* [Task requirements]: Show me each line of the listing below where the word "like" appears.
----- Stored data
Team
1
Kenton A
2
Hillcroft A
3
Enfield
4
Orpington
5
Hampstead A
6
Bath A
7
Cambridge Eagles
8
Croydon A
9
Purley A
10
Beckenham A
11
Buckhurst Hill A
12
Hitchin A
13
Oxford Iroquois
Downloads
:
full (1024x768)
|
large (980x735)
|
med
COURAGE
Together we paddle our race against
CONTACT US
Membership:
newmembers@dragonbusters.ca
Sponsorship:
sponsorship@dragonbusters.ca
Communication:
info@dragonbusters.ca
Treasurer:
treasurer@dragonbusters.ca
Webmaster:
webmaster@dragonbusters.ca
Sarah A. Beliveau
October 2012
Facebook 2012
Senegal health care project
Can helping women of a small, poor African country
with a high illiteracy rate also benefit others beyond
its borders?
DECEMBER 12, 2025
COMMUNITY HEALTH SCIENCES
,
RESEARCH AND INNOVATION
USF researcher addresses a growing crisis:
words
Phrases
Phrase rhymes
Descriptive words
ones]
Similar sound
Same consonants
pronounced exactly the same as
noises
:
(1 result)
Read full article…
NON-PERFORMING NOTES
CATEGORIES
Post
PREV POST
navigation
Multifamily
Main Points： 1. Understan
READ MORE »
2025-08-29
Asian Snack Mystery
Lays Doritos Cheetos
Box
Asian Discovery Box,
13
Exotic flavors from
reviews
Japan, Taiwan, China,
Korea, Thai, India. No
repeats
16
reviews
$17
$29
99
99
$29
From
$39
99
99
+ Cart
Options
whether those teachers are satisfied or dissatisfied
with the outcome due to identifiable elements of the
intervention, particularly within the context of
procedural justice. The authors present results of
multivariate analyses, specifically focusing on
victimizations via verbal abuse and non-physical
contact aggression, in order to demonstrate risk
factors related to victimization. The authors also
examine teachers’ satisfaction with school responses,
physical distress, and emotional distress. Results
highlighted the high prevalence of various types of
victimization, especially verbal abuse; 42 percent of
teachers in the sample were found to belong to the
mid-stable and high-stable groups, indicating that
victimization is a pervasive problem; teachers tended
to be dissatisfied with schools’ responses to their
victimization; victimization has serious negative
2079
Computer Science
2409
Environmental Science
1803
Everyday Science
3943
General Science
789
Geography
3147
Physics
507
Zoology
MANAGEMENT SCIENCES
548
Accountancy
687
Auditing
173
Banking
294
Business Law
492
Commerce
----------
----- Stored data
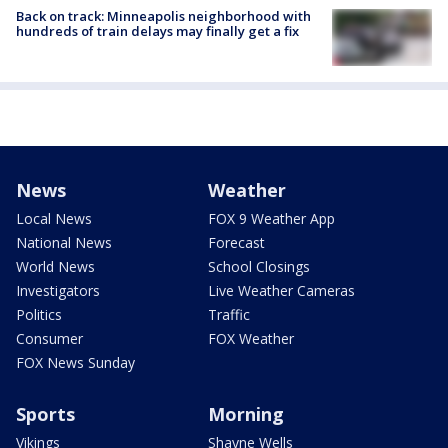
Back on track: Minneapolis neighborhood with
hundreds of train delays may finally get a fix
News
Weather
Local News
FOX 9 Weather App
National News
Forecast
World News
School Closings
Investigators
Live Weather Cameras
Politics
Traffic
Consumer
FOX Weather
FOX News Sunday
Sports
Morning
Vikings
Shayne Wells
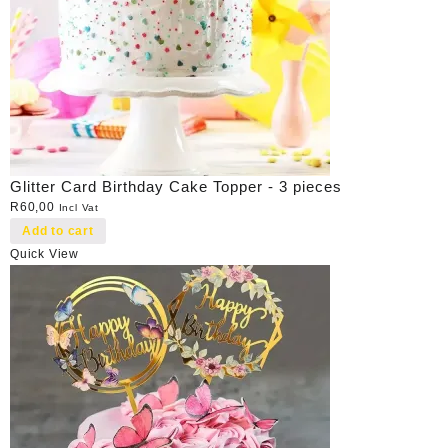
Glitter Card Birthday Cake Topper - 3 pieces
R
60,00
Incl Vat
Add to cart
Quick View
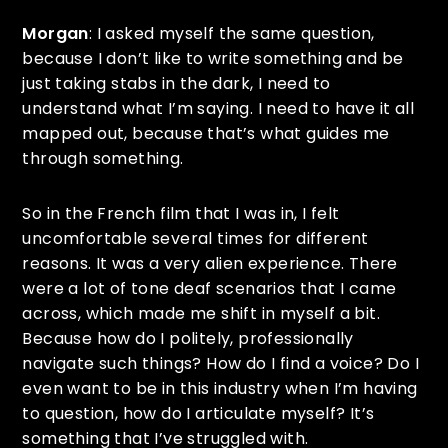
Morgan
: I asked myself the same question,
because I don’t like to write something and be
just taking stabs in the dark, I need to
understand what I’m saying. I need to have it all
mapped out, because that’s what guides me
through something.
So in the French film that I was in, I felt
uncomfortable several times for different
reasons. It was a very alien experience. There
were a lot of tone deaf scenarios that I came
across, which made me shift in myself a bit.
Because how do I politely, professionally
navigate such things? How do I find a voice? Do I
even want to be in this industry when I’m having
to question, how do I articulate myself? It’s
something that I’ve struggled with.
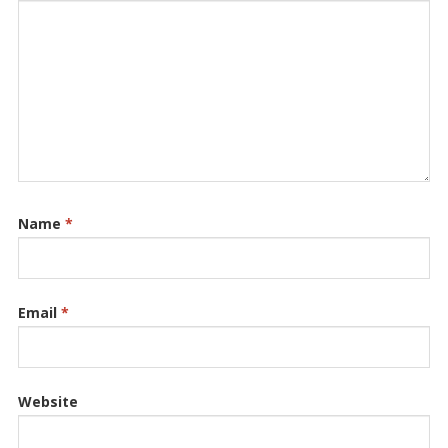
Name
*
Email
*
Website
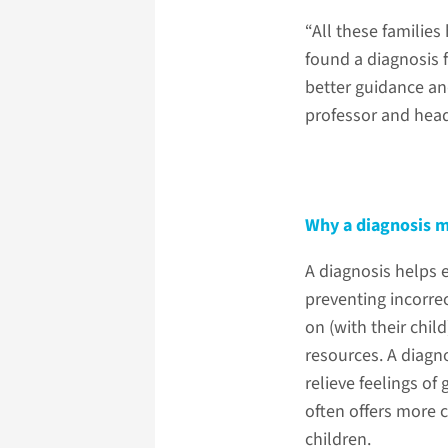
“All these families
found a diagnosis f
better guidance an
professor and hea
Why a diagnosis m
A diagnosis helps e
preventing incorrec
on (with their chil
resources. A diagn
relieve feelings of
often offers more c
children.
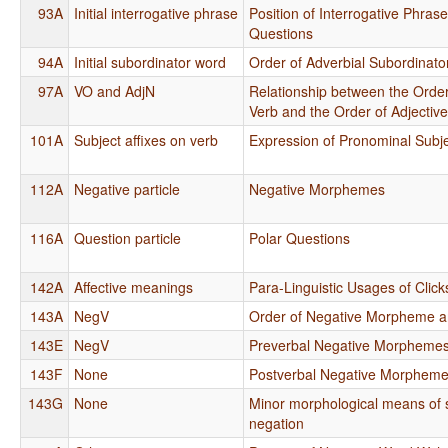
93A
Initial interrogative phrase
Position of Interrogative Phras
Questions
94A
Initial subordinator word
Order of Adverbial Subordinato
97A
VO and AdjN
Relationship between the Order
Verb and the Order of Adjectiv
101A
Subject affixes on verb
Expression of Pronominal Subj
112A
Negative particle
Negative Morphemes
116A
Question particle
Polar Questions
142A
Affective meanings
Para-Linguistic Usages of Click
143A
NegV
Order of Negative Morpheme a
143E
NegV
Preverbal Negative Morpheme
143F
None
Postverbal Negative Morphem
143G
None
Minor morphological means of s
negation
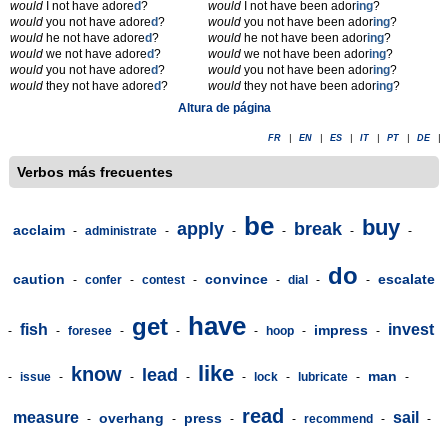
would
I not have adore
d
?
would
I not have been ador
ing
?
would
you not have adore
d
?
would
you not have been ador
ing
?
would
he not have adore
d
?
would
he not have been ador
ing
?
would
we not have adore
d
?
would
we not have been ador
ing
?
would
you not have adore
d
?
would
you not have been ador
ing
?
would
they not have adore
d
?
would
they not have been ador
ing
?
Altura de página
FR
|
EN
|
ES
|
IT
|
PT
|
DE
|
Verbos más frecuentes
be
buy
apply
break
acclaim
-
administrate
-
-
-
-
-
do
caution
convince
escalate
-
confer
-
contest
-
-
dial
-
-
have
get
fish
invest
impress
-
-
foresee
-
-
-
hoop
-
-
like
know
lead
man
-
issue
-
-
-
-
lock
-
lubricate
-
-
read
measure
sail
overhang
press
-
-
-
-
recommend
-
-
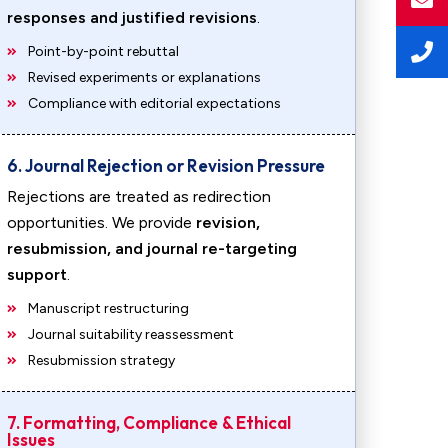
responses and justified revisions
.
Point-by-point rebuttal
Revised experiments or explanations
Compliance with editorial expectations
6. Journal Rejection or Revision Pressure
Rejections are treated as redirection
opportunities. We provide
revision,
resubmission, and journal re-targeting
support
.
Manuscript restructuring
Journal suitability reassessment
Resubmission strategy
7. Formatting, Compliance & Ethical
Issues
----------
* [Result of this task]:
because I don’t like to write something and be
like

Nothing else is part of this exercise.